Dataset entries
BEGIN

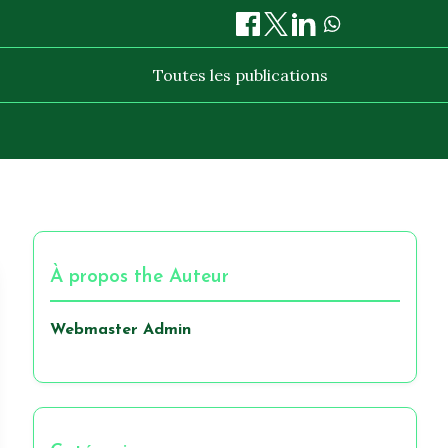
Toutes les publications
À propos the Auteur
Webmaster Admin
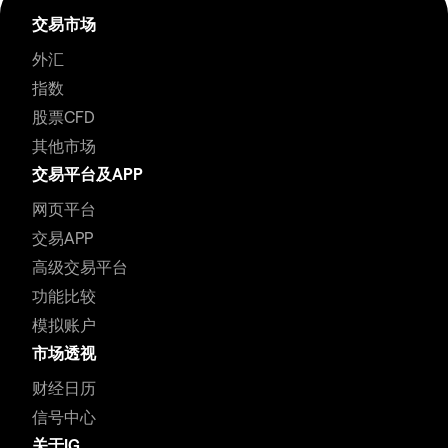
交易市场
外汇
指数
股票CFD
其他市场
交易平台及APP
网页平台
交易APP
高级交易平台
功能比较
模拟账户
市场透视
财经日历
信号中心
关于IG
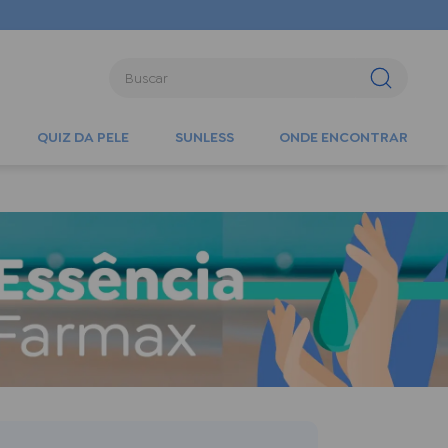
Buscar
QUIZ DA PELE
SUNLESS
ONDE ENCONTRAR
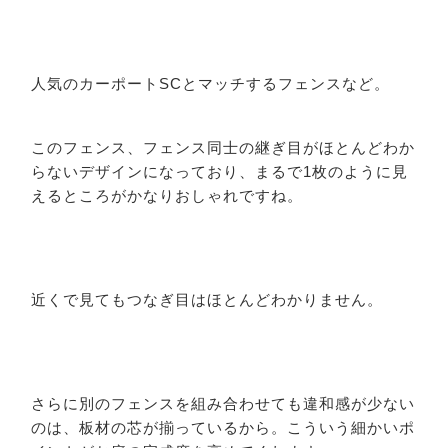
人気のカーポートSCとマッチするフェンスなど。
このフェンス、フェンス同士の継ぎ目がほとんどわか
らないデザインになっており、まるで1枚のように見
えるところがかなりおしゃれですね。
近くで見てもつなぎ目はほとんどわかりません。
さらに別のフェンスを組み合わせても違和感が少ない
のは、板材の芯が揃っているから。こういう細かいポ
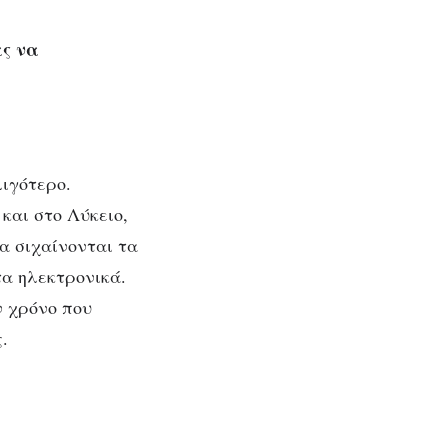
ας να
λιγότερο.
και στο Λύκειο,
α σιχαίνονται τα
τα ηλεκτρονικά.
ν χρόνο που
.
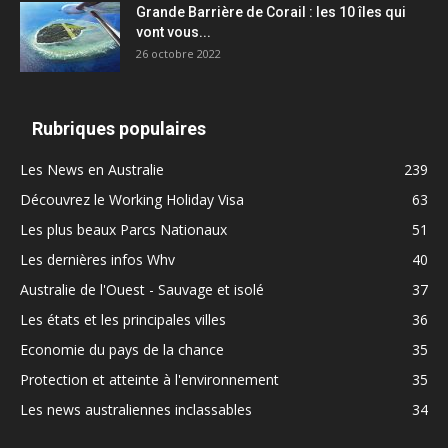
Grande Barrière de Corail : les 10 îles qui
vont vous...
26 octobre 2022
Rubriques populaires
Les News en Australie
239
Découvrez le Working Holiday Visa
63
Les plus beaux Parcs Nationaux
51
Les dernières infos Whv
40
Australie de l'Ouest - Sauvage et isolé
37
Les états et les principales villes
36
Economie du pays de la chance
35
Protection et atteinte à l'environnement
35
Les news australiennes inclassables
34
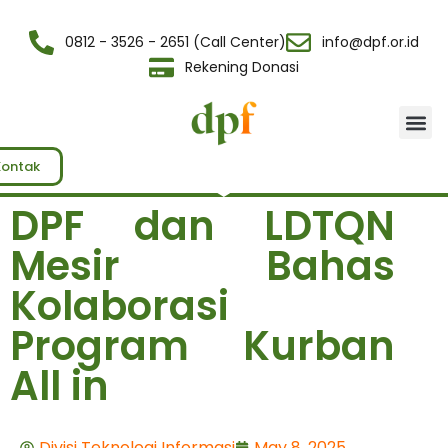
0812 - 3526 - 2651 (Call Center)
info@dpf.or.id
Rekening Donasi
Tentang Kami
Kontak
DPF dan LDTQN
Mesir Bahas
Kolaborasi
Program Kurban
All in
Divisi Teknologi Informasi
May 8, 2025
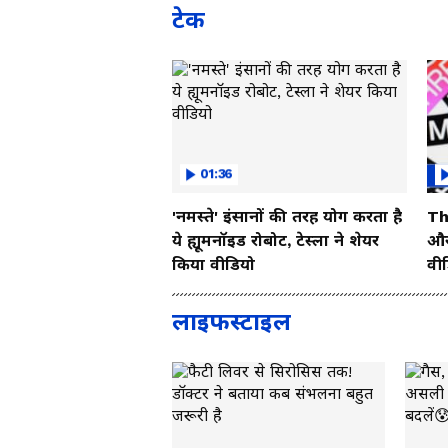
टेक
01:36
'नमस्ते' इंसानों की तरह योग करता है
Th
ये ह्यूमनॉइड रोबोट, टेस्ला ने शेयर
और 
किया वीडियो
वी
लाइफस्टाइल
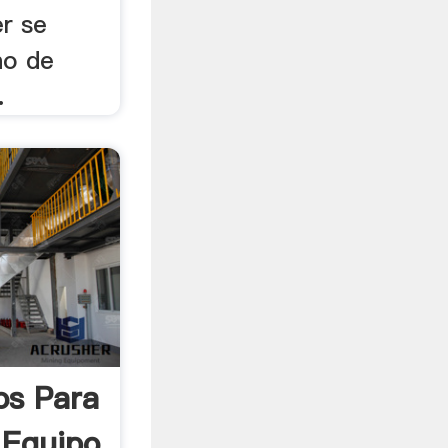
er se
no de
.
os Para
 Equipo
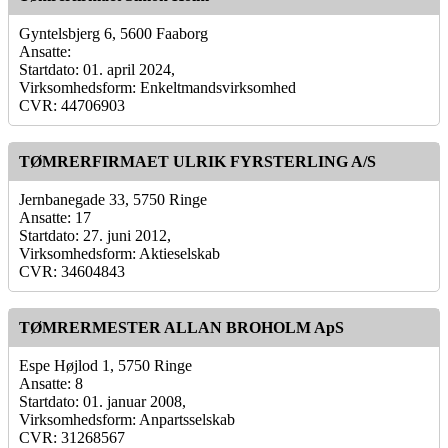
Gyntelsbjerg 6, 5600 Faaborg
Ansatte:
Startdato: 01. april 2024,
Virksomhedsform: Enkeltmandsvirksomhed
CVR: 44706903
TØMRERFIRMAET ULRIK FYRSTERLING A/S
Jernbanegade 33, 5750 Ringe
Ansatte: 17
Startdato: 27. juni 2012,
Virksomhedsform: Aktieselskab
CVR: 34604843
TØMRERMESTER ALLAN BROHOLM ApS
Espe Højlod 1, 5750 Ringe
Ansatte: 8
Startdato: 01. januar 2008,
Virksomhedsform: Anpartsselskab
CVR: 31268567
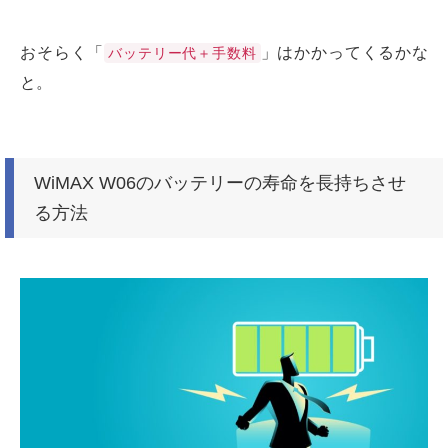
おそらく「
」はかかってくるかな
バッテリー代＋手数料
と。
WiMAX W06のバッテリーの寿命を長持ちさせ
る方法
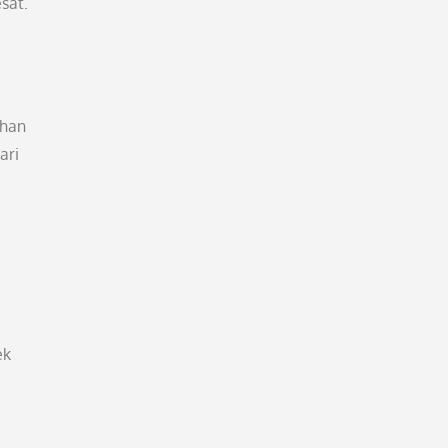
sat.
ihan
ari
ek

END

-- THE PROBLEM --
The required output is every line of the data above, set down exactly and stripped of pictures.

-- REPLY --
Toutes les publications
À propos the Auteur
Webmaster Admin
交易市场
外汇
指数
股票CFD
其他市场
交易平台及APP
网页平台
交易APP
高级交易平台
功能比较
模拟账户
市场透视
财经日历
信号中心
关于IG
Buscar
QUIZ DA PELE
SUNLESS
ONDE ENCONTRAR
人気のカーポートSCとマッチするフェンスなど。
このフェンス、フェンス同士の継ぎ目がほとんどわか
らないデザインになっており、まるで1枚のように見
えるところがかなりおしゃれですね。
近くで見てもつなぎ目はほとんどわかりません。
さらに別のフェンスを組み合わせても違和感が少ない
のは、板材の芯が揃っているから。こういう細かいポ
ας να
λιγότερο.
και στο Λύκειο,
α σιχαίνονται τα
τα ηλεκτρονικά.
ν χρόνο που
.
Grande Barrière de Corail : les 10 îles qui
vont vous...
26 octobre 2022
Rubriques populaires
Les News en Australie
239
Découvrez le Working Holiday Visa
63
Les plus beaux Parcs Nationaux
51
Les dernières infos Whv
40
Australie de l'Ouest - Sauvage et isolé
37
Les états et les principales villes
36
Economie du pays de la chance
35
Protection et atteinte à l'environnement
35
Les news australiennes inclassables
34
0812 - 3526 - 2651 (Call Center)
info@dpf.or.id
Rekening Donasi
Tentang Kami
Kontak
DPF dan LDTQN
Mesir Bahas
Kolaborasi
Program Kurban
All in
Divisi Teknologi Informasi
May 8, 2025
टेक
01:36
'नमस्ते' इंसानों की तरह योग करता है
Th
ये ह्यूमनॉइड रोबोट, टेस्ला ने शेयर
और 
किया वीडियो
वी
लाइफस्टाइल
er se
no de
.
os Para
 Equipo
Gyntelsbjerg 6, 5600 Faaborg
Ansatte:
Startdato: 01. april 2024,
Virksomhedsform: Enkeltmandsvirksomhed
CVR: 44706903
TØMRERFIRMAET ULRIK FYRSTERLING A/S
Jernbanegade 33, 5750 Ringe
Ansatte: 17
Startdato: 27. juni 2012,
Virksomhedsform: Aktieselskab
CVR: 34604843
TØMRERMESTER ALLAN BROHOLM ApS
Espe Højlod 1, 5750 Ringe
Ansatte: 8
Startdato: 01. januar 2008,
Virksomhedsform: Anpartsselskab
CVR: 31268567
おそらく「
」はかかってくるかな
バッテリー代＋手数料
と。
WiMAX W06のバッテリーの寿命を長持ちさせ
る方法
sat.
ihan
ari
ek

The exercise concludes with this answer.